Just as it was intended, the mini-exhibit has sparked discussion and learning in classes.
“I walked in one day after it was finished and saw students were beginning to respond to the items and talking to one another,” Johnson said. “Myself and the other history professor, Dr. Flannigan, had started working the exhibit into our lectures because it is part of what we teach both in history and government. Communication is one of those evolving aspects of life that changes people’s relationship to their society.”
“We reference the display and instead of it just being an abstract concept or maybe something we had a photograph of in our PowerPoint slides, this is something the students could go and tangibly see and look at,” she said.
Johnson hopes the display will educate her students and help them make connections they would not normally make.
“You know when I first moved into Wise County, which was 30 years ago, I had a party line,” she said. “But to say that to students today, they just don’t know what you’re talking about because they have grown up with cellphones. The history of the cellphone that’s down there is something students can see come to life.”
The exhibit will switch out items periodically so students can see a variety of historical objects.
“The movie projector is my favorite because it’s really a fascinating contraption,” Johnson said. “It’s cast metal and really beautifully constructed.”
Feeling that the communcations exhibit was successful, the college plans to continue adding other themed displays consistent with the different wings of the building.
“They even gave us an old wheelchair,” Johnson said. “It’s a wooden and iron wheelchair they are planning to put in the second installation at the other end of the building.

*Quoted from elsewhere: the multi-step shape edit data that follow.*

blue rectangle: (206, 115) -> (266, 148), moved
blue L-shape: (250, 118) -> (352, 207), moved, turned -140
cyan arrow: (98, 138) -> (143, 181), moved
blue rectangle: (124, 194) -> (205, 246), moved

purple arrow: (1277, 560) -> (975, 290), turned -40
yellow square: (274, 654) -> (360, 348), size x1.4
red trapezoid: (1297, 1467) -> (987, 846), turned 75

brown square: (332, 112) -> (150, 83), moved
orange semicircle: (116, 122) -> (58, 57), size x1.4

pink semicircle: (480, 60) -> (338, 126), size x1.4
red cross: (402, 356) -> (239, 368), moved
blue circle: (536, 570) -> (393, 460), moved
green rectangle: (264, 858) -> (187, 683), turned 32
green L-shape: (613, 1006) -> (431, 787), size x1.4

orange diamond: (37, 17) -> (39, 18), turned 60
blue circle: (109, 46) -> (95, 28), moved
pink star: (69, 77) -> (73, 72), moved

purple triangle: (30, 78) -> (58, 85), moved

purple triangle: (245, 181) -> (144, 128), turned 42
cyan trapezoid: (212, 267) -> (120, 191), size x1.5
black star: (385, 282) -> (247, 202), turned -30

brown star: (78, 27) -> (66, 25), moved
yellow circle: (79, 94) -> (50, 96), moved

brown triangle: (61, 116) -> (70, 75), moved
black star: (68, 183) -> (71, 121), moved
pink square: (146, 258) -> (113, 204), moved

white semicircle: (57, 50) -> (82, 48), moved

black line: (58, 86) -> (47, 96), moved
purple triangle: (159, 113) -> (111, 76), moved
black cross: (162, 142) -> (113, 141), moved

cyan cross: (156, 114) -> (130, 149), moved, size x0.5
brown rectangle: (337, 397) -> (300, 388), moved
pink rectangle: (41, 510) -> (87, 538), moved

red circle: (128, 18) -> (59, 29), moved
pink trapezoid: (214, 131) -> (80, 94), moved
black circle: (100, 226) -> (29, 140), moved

It will focus on healthcare.”
Johnson recognizes that without the assistance of both historical societies, this project could not have been done easily.
“They did everything from getting the blowups of the photographs to writing the descriptions and of course, doing the legwork,” she said. “We just can’t thank them enough. It is a great example of a community working with us as a community institution.”
Believing the exhibit is the start of something larger, Johnson hopes it will inspire the community to find an interest in local history.
“We’re hoping that this will inspire people to visit their respective museums in Bridgeport and Decatur,” Johnson said. “We hope they will go and visit those in person and especially in the summer when parents are thinking of something to do with their children.
“It’s a great afternoon – you can get lost up there. I would encourage everyone to utilize both of these resources.”